The Chelsea Hotel
by Amanda Chemeche
Right now, I am sitting in my bedroom on the fourth floor of the Chelsea Hotel. My room has an en suite bathroom and is located next to the front door, which makes it easy for me to walk the dog and fetch groceries without disturbing my father. The bathroom is made of glass. It sits in the divide between the bedroom and the rest of the apartment. Father built it this way so that, when lit up, it illuminated the whole flat through the rippled glass bricks that make up its walls—never mind that anyone using the bathroom can be seen by everyone in the apartment. It’s a bohemian home, after all.
The other half of the apartment consists of a living room, TV room, kitchen, and a second bathroom. There is a Murphy bed hidden behind a Persian carpet next to the fireplace, and on every wall is hung a painting. Each one represents a different period of my father’s sixty-year career as a painter: the Al Hambra period, the Fields, the Warriors, and so on. On shelves in between them are ibeji, West African effigies of children. Rendered as adults they have large erections and protruding breasts. There are over two hundred of them.

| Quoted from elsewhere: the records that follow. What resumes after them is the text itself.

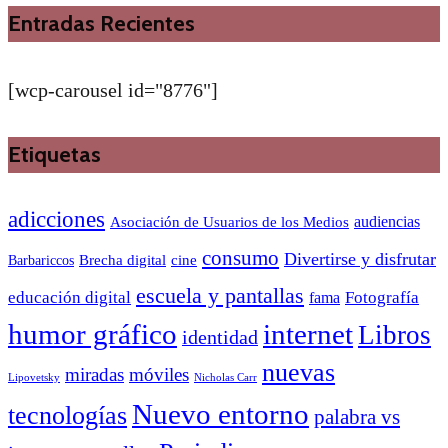
Entradas Recientes
[wcp-carousel id="8776"]
Etiquetas
adicciones
audiencias
Asociación de Usuarios de los Medios
consumo
Divertirse y disfrutar
Barbariccos
Brecha digital
cine
escuela y pantallas
educación digital
Fotografía
fama
humor gráfico
internet
Libros
identidad
nuevas
miradas
móviles
Nicholas Carr
Lipovetsky
Nuevo entorno
tecnologías
palabra vs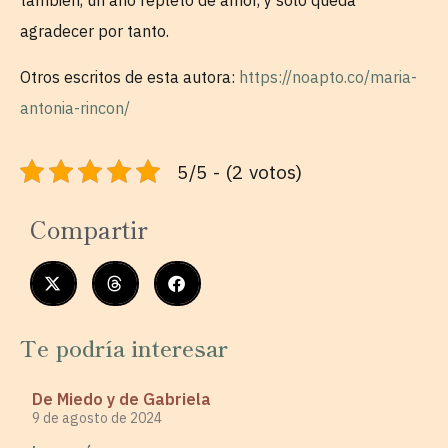
también, un año repleto de amor, y solo queda
agradecer por tanto.
Otros escritos de esta autora:
https://noapto.co/maria-
antonia-rincon/
5/5 - (2 votos)
Compartir
Te podría interesar
De Miedo y de Gabriela
9 de agosto de 2024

This is where my father is living, separate from me. He is eighty-seven. Because he is vulnerable to the virus, we live apart. I don’t dare risk contaminating him, since I am the one who goes outside. He is also nearly deaf. Calling to him or trying to speak to him from across an expanse of space is difficult. We largely communicate through email.
From my bed, which has become my desk, my couch, my hell, my central place of existence, I listen to the sounds of the building. Gone is the clip-clop of our one remaining drag queen strutting down the hall in her full getup. I don’t hear Gerald singing his latest composition, or the weekly fights between the two old showgirls down the hall. I hear nothing but the occasional creak of a door or the guilty shuffle of feet as someone leaves his or her seclusion to run an errand.
The Hotel has been closed since 2011. Only fifty families remain, occupying a fraction of the three hundred rooms. I am used to the empty halls, the bolted doors of unoccupied flats, the sheets of plastic draped to protect us from dust. They float like specters when there is a draft. It’s a ghost town, really, the shade of a once riotous community. But with the onset of the pandemic, the closure of the city, and the mass quarantine—now that we live in a ghost city—there is a heaviness in the air that wasn’t there before.
Commonplace sounds take on new meanings. I hear the squeak of wheels as the janitor rolls his bucket of water down the halls. I hear the beeps and blips of his walkie-talkie. These sounds evoke images of policemen and dispatchers, of gurney wheels pushed by EMTs. I worry about the health and safety of the older residents. Many live alone. I fear they will depart, pass through the halls of the Hotel like ghosts, and never return.